═══ WORKING DATA

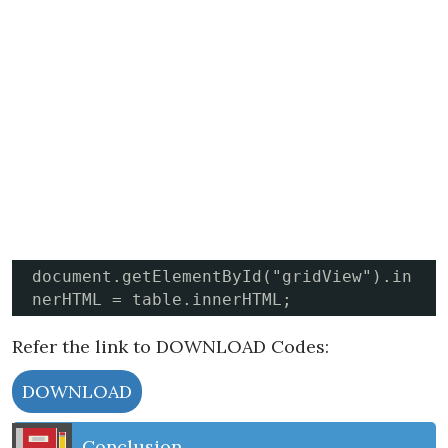
document.getElementById("gridView").in
nerHTML = table.innerHTML;
Refer the link to DOWNLOAD Codes:
DOWNLOAD
Conclusion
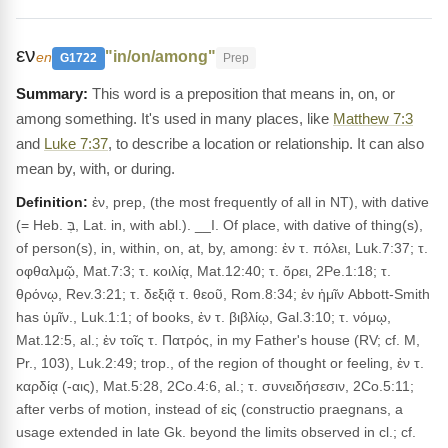
εν
"in/on/among"
en
G1722
Prep
This word is a preposition that means in, on, or
among something. It's used in many places, like
Matthew 7:3
and
Luke 7:37
, to describe a location or relationship. It can also
mean by, with, or during.
Definition:
ἐν, prep, (the most frequently of all in NT), with dative
(= Heb. בְּ, Lat. in, with abl.). __I. Of place, with dative of thing(s),
of person(s), in, within, on, at, by, among: ἐν τ. πόλει, Luk.7:37; τ.
οφθαλμῷ, Mat.7:3; τ. κοιλίᾳ, Mat.12:40; τ. ὄρει, 2Pe.1:18; τ.
θρόνῳ, Rev.3:21; τ. δεξιᾷ τ. θεοῦ, Rom.8:34; ἐν ἡμῖν Abbott-Smith
has ὑμῖν., Luk.1:1; of books, ἐν τ. βιβλίῳ, Gal.3:10; τ. νόμῳ,
Mat.12:5, al.; ἐν τοῖς τ. Πατρός, in my Father's house (RV; cf. M,
Pr., 103), Luk.2:49; trop., of the region of thought or feeling, ἐν τ.
καρδίᾳ (-αις), Mat.5:28, 2Co.4:6, al.; τ. συνειδήσεσιν, 2Co.5:11;
after verbs of motion, instead of εἰς (constructio praegnans, a
usage extended in late Gk. beyond the limits observed in cl.; cf.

══════

- **BRIEF**: Lines from the one containing "καρδίᾳ (-αις), Mat.5:28, 2Co.4:6, al.;" through the final line of the entries are the only ones to print, and each must match exactly.

- **RESPONSE TO THIS TASK**:
καρδίᾳ (-αις), Mat.5:28, 2Co.4:6, al.; τ. συνειδήσεσιν, 2Co.5:11;
after verbs of motion, instead of εἰς (constructio praegnans, a
usage extended in late Gk. beyond the limits observed in cl.; cf.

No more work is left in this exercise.